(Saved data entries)
*** Block opens ***
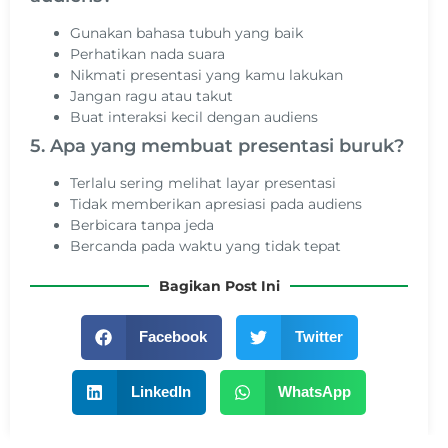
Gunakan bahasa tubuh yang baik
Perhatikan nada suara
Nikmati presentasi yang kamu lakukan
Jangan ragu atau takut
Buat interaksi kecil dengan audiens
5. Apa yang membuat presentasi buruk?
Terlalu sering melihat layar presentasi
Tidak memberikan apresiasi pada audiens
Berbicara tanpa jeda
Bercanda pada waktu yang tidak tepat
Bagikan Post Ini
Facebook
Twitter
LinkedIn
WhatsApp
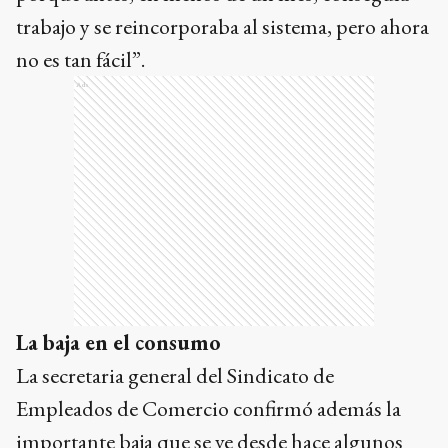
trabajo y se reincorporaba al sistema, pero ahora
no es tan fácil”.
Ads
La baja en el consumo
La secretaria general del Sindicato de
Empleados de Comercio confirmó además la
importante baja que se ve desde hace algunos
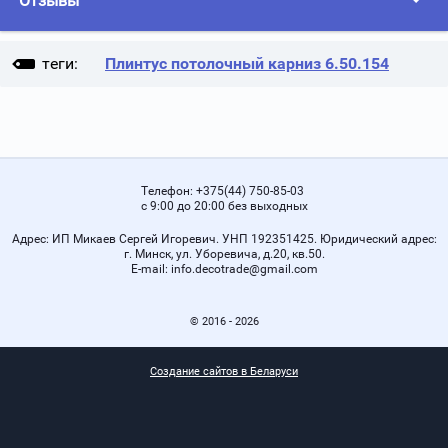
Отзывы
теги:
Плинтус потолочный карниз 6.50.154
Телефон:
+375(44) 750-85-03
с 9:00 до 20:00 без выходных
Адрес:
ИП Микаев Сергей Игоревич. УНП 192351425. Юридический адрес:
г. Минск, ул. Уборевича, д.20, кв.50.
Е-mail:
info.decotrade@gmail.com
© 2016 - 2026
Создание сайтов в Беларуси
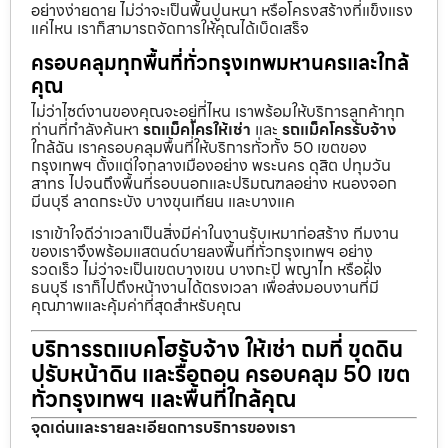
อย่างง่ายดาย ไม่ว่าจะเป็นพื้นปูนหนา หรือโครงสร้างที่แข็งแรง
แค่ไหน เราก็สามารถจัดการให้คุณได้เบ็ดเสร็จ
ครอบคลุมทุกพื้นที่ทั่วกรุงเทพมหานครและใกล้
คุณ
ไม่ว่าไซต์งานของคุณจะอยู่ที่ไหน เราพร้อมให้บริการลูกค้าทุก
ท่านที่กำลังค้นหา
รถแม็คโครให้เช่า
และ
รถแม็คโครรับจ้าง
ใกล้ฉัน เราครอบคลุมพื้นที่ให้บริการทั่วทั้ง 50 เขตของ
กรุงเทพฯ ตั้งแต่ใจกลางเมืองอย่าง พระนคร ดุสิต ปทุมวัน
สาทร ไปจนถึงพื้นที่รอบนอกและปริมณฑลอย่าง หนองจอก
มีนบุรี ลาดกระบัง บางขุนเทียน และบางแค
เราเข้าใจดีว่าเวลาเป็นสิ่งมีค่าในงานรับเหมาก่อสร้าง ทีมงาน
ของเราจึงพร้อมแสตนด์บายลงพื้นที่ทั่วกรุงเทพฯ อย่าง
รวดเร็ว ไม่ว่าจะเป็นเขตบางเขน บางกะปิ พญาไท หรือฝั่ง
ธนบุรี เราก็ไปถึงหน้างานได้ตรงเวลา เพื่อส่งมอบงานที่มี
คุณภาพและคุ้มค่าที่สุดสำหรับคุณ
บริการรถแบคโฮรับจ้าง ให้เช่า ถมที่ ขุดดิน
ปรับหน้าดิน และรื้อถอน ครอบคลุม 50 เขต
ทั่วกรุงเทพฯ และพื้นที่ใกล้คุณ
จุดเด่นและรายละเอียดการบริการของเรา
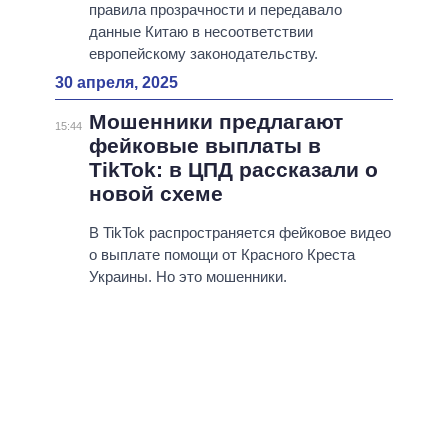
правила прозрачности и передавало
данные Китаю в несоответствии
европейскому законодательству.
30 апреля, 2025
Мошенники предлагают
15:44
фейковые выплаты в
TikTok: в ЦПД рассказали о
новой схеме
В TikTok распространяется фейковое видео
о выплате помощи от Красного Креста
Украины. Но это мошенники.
*** Block closes ***
EXERCISE: Write down all the entries exactly, but not the pictures they hold.

EXERCISE RESPONSE:
Gunakan bahasa tubuh yang baik
Perhatikan nada suara
Nikmati presentasi yang kamu lakukan
Jangan ragu atau takut
Buat interaksi kecil dengan audiens
5. Apa yang membuat presentasi buruk?
Terlalu sering melihat layar presentasi
Tidak memberikan apresiasi pada audiens
Berbicara tanpa jeda
Bercanda pada waktu yang tidak tepat
Bagikan Post Ini
Facebook
Twitter
LinkedIn
WhatsApp
trabajo y se reincorporaba al sistema, pero ahora
no es tan fácil”.
Ads
La baja en el consumo
La secretaria general del Sindicato de
Empleados de Comercio confirmó además la
importante baja que se ve desde hace algunos
Отзывы
теги:
Плинтус потолочный карниз 6.50.154
Телефон:
+375(44) 750-85-03
с 9:00 до 20:00 без выходных
Адрес:
ИП Микаев Сергей Игоревич. УНП 192351425. Юридический адрес:
г. Минск, ул. Уборевича, д.20, кв.50.
Е-mail:
info.decotrade@gmail.com
© 2016 - 2026
Создание сайтов в Беларуси
อย่างง่ายดาย ไม่ว่าจะเป็นพื้นปูนหนา หรือโครงสร้างที่แข็งแรง
แค่ไหน เราก็สามารถจัดการให้คุณได้เบ็ดเสร็จ
ครอบคลุมทุกพื้นที่ทั่วกรุงเทพมหานครและใกล้
คุณ
ไม่ว่าไซต์งานของคุณจะอยู่ที่ไหน เราพร้อมให้บริการลูกค้าทุก
ท่านที่กำลังค้นหา
รถแม็คโครให้เช่า
และ
รถแม็คโครรับจ้าง
ใกล้ฉัน เราครอบคลุมพื้นที่ให้บริการทั่วทั้ง 50 เขตของ
กรุงเทพฯ ตั้งแต่ใจกลางเมืองอย่าง พระนคร ดุสิต ปทุมวัน
สาทร ไปจนถึงพื้นที่รอบนอกและปริมณฑลอย่าง หนองจอก
มีนบุรี ลาดกระบัง บางขุนเทียน และบางแค
เราเข้าใจดีว่าเวลาเป็นสิ่งมีค่าในงานรับเหมาก่อสร้าง ทีมงาน
ของเราจึงพร้อมแสตนด์บายลงพื้นที่ทั่วกรุงเทพฯ อย่าง
รวดเร็ว ไม่ว่าจะเป็นเขตบางเขน บางกะปิ พญาไท หรือฝั่ง
ธนบุรี เราก็ไปถึงหน้างานได้ตรงเวลา เพื่อส่งมอบงานที่มี
คุณภาพและคุ้มค่าที่สุดสำหรับคุณ
บริการรถแบคโฮรับจ้าง ให้เช่า ถมที่ ขุดดิน
ปรับหน้าดิน และรื้อถอน ครอบคลุม 50 เขต
ทั่วกรุงเทพฯ และพื้นที่ใกล้คุณ
จุดเด่นและรายละเอียดการบริการของเรา
правила прозрачности и передавало
данные Китаю в несоответствии
европейскому законодательству.
30 апреля, 2025
Мошенники предлагают
15:44
фейковые выплаты в
TikTok: в ЦПД рассказали о
новой схеме
В TikTok распространяется фейковое видео
о выплате помощи от Красного Креста
Украины. Но это мошенники.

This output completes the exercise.